An in vitro study was conducted to determine the eye irritation potential of the the test substance, ‘mono- and di- C16-18 PSE and C16-18 AE20 PSE’, using the Bovine Corneal Opacity and Permeability (BCOP) method, according to the OECD Guideline 437 and EU Method B.47, in compliance with GLP. The test substance was applied to test system at a concentration of 20% w/v in 0.9% w/v sodium chloride for 240 minutes followed by post exposure period at 32 ± 1ºC for 90 minutes. Negative and positive control substances were tested concurrently. The two endpoints, decreased light transmission through the cornea (opacity) and increased passage of sodium fluorescein dye through the cornea (permeability) were combined in an empirically derived formula to generate an In Vitro Irritancy Score (IVIS). The test substance IVIS was determined to be 89.1, which is well above the corrosive limit of 55. Therefore, the test substance was classified as Category 1 (irreversible effects on the eye) based on GHS/EU CLP criteria. The positive control IVIS was 127, which was outside the range of 65.1 to 123.3, however, as the score was only marginally exceeded, study author decided that this result was acceptable as the positive control group was still providing its intended function which is to show the sensitivity of the test system to a known ocular irritant. Therefore, this deviation was considered to have not affected the integrity or validity of the study. The negative control gave opacity of ≤1.3 and permeability ≤0.004, therefore the negative control acceptance criteria were satisfied. The test was considered to pass all the validity criterias. Under study conditions, the test substance was considered to be corrosive and classified as Eye Damage 1 (causes serious eye damage) based on EU CLP criteria (Envigo, 2017).

 

Study 2 – Eye irritation:

An study was conducted to determine the in vitro eye irritation potential of the test substance, 'mono- and di- C16-18 PSE and C16-18 AE20 PSE' according to the HET-CAM test, in compliance with GLP. Chorioallantoic membrane (CAM) were exposed for 20 s to 0.3 mL or 0.3 g test substance at concentrations of 0 (vehicle only: distilled water), 1, 5 and 10% (Actual concentration 0.5, 2.5 and 5%). After exposure period, membranes were washed with physiological saline and observed at 0.5, 2 and 5 minutes post-application. The reactions of the CAM, the blood vessels, including the capillaries and the albumin were examined and scored for irritant effects. Mean scores for hyperemia, hemorrhage, coagulation and/or thrombosis were recorded and gave values of 1.75, 2.50, 3.25 and 3.00 for the concentrations 0, 1, 5 and 10%, respectively. Under the study conditions, the test substance was considered to have practically no irritation potential to eye at test concentrations up to 5% (CPT, 2003).

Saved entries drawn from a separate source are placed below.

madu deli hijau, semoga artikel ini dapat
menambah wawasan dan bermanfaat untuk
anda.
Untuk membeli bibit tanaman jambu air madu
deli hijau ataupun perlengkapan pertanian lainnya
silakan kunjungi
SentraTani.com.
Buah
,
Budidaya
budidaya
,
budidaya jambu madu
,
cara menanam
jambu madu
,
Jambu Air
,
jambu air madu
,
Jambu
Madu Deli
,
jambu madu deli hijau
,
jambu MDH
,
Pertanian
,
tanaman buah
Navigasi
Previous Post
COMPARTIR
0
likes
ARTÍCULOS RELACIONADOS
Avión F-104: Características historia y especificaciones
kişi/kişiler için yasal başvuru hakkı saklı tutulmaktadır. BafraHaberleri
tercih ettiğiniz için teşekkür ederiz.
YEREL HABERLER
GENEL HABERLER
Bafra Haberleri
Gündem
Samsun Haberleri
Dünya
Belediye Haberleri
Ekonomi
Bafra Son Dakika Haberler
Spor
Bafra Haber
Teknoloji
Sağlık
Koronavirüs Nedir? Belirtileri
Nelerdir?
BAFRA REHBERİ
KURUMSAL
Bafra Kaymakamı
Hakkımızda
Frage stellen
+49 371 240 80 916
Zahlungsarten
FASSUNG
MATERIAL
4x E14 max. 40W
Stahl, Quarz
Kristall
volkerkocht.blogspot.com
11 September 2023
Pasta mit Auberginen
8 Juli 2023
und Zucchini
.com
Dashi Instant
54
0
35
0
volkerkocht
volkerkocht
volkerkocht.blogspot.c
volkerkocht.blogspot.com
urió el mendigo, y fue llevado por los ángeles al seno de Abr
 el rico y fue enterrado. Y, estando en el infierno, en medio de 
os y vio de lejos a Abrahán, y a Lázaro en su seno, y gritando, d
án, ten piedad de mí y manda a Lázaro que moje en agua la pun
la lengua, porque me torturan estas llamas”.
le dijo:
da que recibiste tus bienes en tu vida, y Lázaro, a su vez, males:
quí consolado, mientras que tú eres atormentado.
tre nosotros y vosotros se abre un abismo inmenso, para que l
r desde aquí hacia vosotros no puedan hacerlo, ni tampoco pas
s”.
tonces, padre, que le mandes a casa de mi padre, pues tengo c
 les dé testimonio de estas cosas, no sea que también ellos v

Based on the results of the BCOP assay, the test substance, ‘mono- and di- C16-18 PSE and C16-18 AE20 PSE' is considered to be corrosive to eyes.

Justification for classification or non-classification

Skin irritation:

Based on the available weight of evidence from in vitro studies with the test and read across substances, the test substance, 'mono- and di- C18-unsatd. PSE and C18-unsatd. AE5 PSE' warrants a 'Skin Irrit. 2; H315 - Causes skin irritation' classification according to EU CLP criteria (Regulation 1272/2008/EC).

Eye irritation:

Based on the available weight of evidence from in vitro studies with the test and read across substances, the test substance, 'mono- and di- C18 -unsatd. PSE and C18 -unsatd. AE5 PSE', warrants a 'Eye damage 1; H318- Causes serious eye damage’ classification according to EU CLP criteria (Regulation 1272/2008/EC). Labelling for this endpoint should include “Danger” as signal word.